ReblochonMasque commented 2 years ago

Thank you! Yes, I was also thinking that a dedicated instance of outlook would be needed for this purpose. One approach could be to first build a crude/simple prototype parser, and throw a large .olm db at it to see if the number of special cases is reasonable.

TheElementalOfDestruction commented 2 years ago

I wanted to see if I could make something dead simple to parse it, just grabbing each of the tags and making anything found accesible directly, but some of the tags are lists (categories, attachments, addresses), some have properties inside the tag... Would probably need some additional code to find some of the patterns and parse them correctly.

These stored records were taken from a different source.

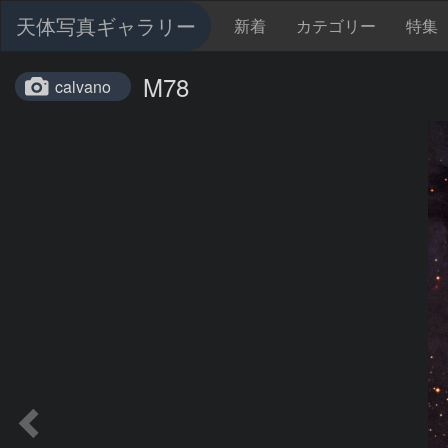
天体写真ギャラリー
新着
カテゴリー
特集
M78
calvano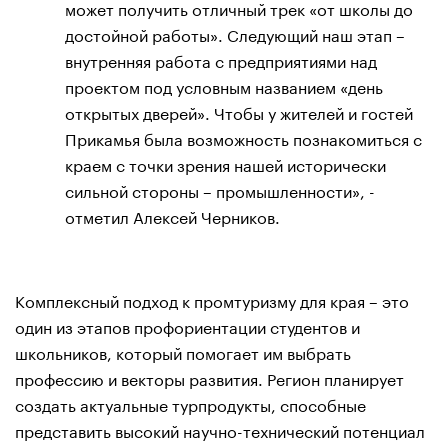
может получить отличный трек «от школы до
достойной работы». Следующий наш этап –
внутренняя работа с предприятиями над
проектом под условным названием «день
открытых дверей». Чтобы у жителей и гостей
Прикамья была возможность познакомиться с
краем с точки зрения нашей исторически
сильной стороны – промышленности», -
отметил Алексей Черников.
Комплексный подход к промтуризму для края – это
один из этапов профориентации студентов и
школьников, который помогает им выбрать
профессию и векторы развития. Регион планирует
создать актуальные турпродукты, способные
представить высокий научно-технический потенциал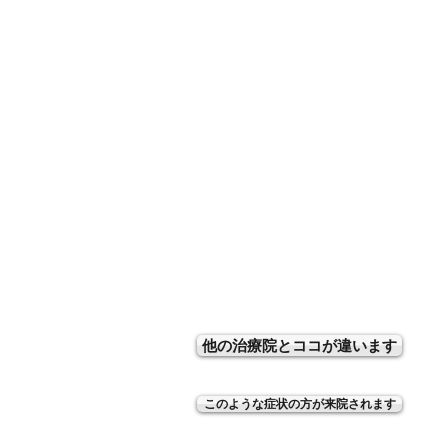
他の治療院とココが違います
このような症状の方が来院されます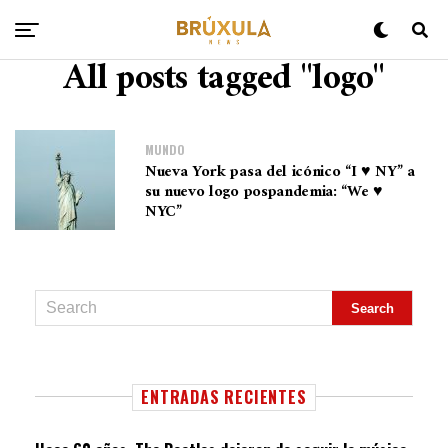
All posts tagged "logo"
MUNDO
Nueva York pasa del icónico “I ♥ NY” a
su nuevo logo pospandemia: “We ♥
NYC”
ENTRADAS RECIENTES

I'll probably wait for that testing environment before really getting to work on this, so that I can get a much better idea of how this should look.

ReblochonMasque commented 2 years ago

I've built a "proof of concept", mostly to convince myself, and as a learning exercise - it is clear that some mails are more straightforward than others to handle. It is easy when bodies/contents, are plain text marked up with vanilla html. What stumped me were those where the body content was what looked like the format of .docx documents - maybe there are parsers for that already? Maybe there are other formats that are hard to parse too, but I have not encountered those yet. I have not attempted to parse nested structures with forwarded e-mails, attachments, etc.

Have you got an idea how to set up a dedicated instance of outlook to generate tests?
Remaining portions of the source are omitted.